Occupational safety and health

  • An Occupational Safety and Health Policy was adopted by the MOL and the Ministry of Public Health to ensure more strategic, coordinated and data-driven approaches.
  • A ground-breaking report was published identifying the gaps in how data on occupational injuries, both fatal and non-fatal, is collected by the Qatari authorities. The report also presents the most comprehensive data available in 2020 on occupational injuries and deaths, disaggregated by cause of injury, nationality, age, sex and sector of work. The MOL and MOPH are working on a number of the recommendations from the report.
  • New legislation was adopted to better protect workers from heat stress during the summer months, with the expansion of summertime working hours during which outdoor work is prohibited. There is also a threshold for stopping outdoor work, regardless of the time of day or year.
  • Urgent priorities: Data collection and analysis of work-related injuries needs to be improved, including through more investigations of deaths that may be work-related but that are not recorded as such. More training for labour inspectors and awareness raising among workers and employers is needed to prevent occupational injuries.

Domestic work

  • To supplement the protections in the Domestic Workers Law, a new standard employment contract for domestic workers was adopted. Awareness raising materials on domestic workers’ rights under the Law have been disseminated, and networks of domestic workers have been established.
  • Urgent priorities: It is critical to ensure that domestic workers are able to exercise their rights, including around working time and a day off.
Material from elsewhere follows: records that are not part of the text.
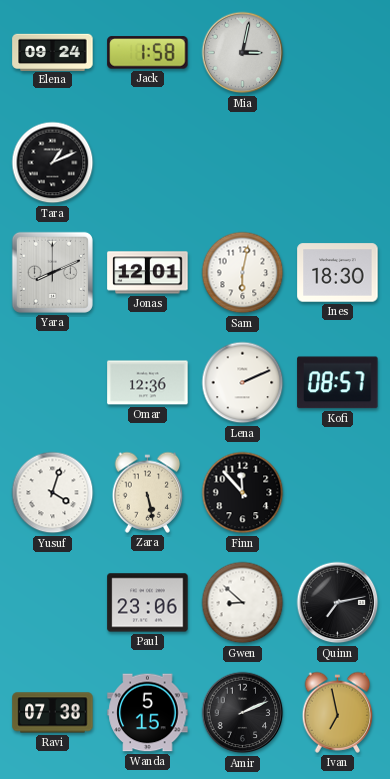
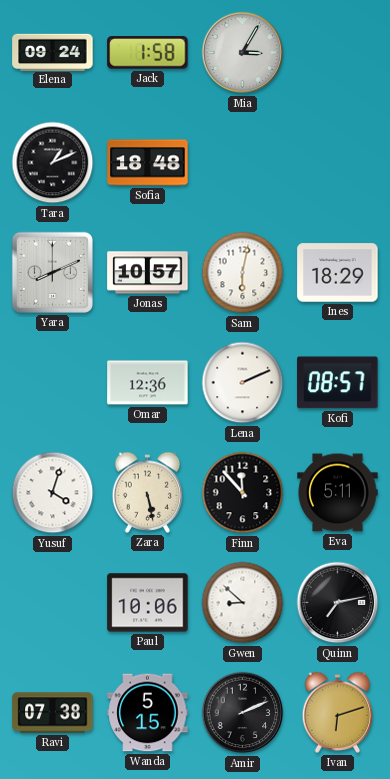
Mia: 3:02 -> 3:05
Sofia: none -> 18:48
Jonas: 12:01 -> 10:57
Ines: 18:30 -> 18:29
Eva: none -> 5:11
Paul: 23:06 -> 10:06
Ivan: 6:58 -> 6:12
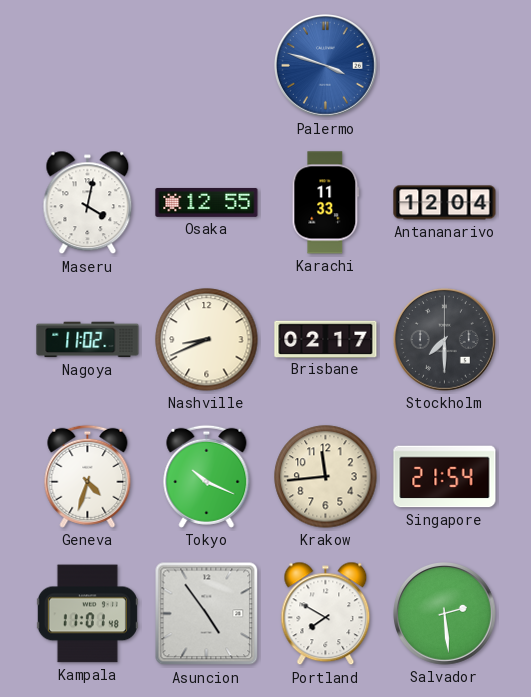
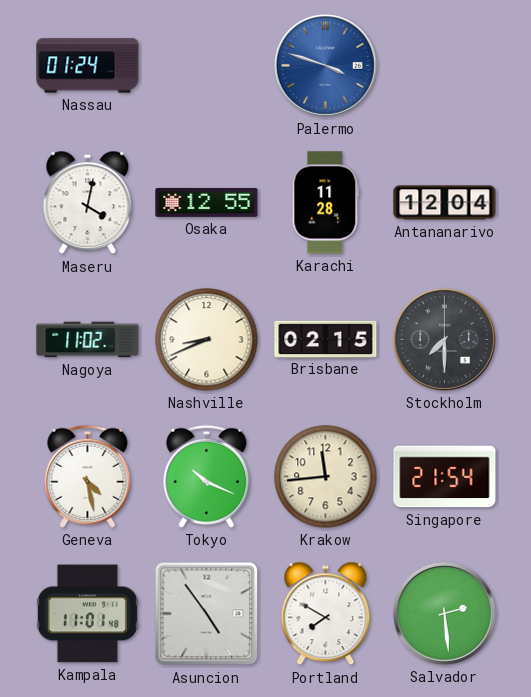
Nassau: none -> 01:24
Karachi: 11:33 -> 11:28
Brisbane: 02:17 -> 02:15
Geneva: 4:33 -> 4:28
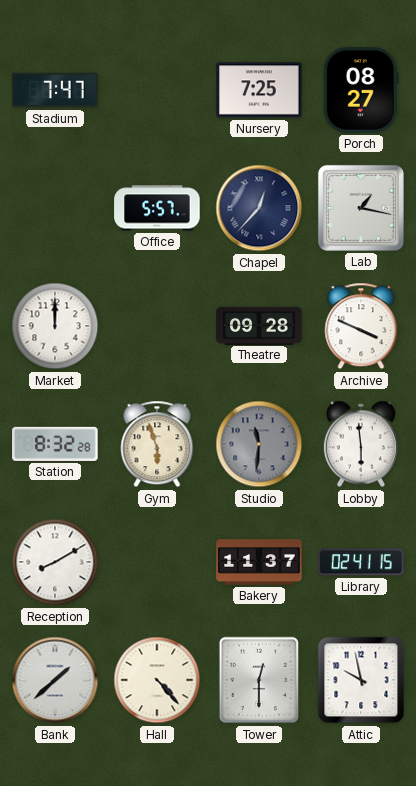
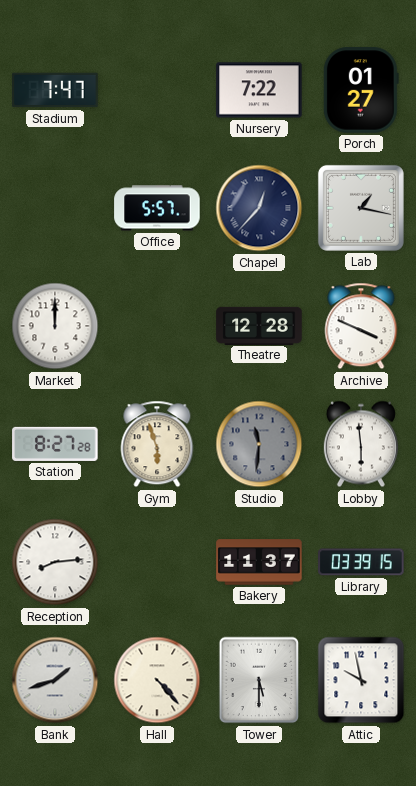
Nursery: 7:25 -> 7:22
Porch: 08:27 -> 01:27
Theatre: 09:28 -> 12:28
Station: 8:32 -> 8:27
Reception: 8:10 -> 8:14
Library: 02:41 -> 03:39
Bank: 1:38 -> 1:42
Tower: 12:30 -> 5:30
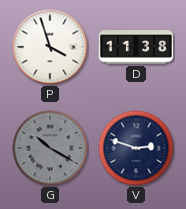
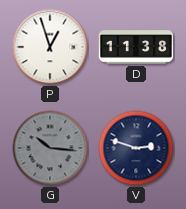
P: 3:57 -> 12:57
G: 10:20 -> 10:16
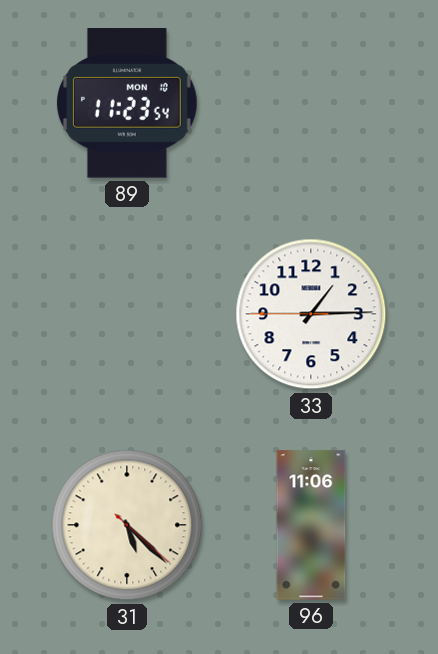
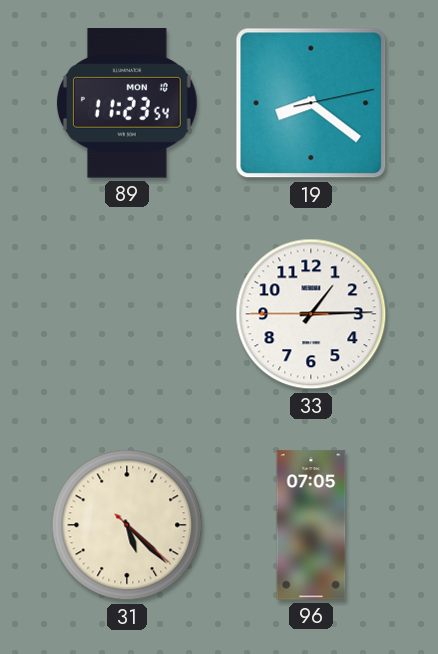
19: none -> 8:21
96: 11:06 -> 07:05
Having time off is not only important for rest and recreation, but also to lodge any potential grievances with the MOL or their embassy.  

Labour inspection

  • Labour inspectors are receiving training on various subjects (including labour inspection skills; labour law; and forced labour and trafficking).
  • Urgent priorities: Labour inspection campaigns are planned on strategic priorities, including on the top causes of severe injuries, accident notification, heat stress, etc.

Fair recruitment

  • 14 Qatar Visa Centers were established in countries of origin, which have reduced contract deception and substitution.
  • Models of fair recruitment have been piloted, and lessons learned disseminated widely. Due diligence in recruitment has been promoted through a hospitality sector working group, with public clients as part of public procurement, and through other engagements with the private sector.
  • Urgent priorities: Improving procedures and enforcement to promote fair recruitment is a key area of focus. Using the lessons learned and recommendations, there is a need to promote fair recruitment practices within the operations of the private and public sectors.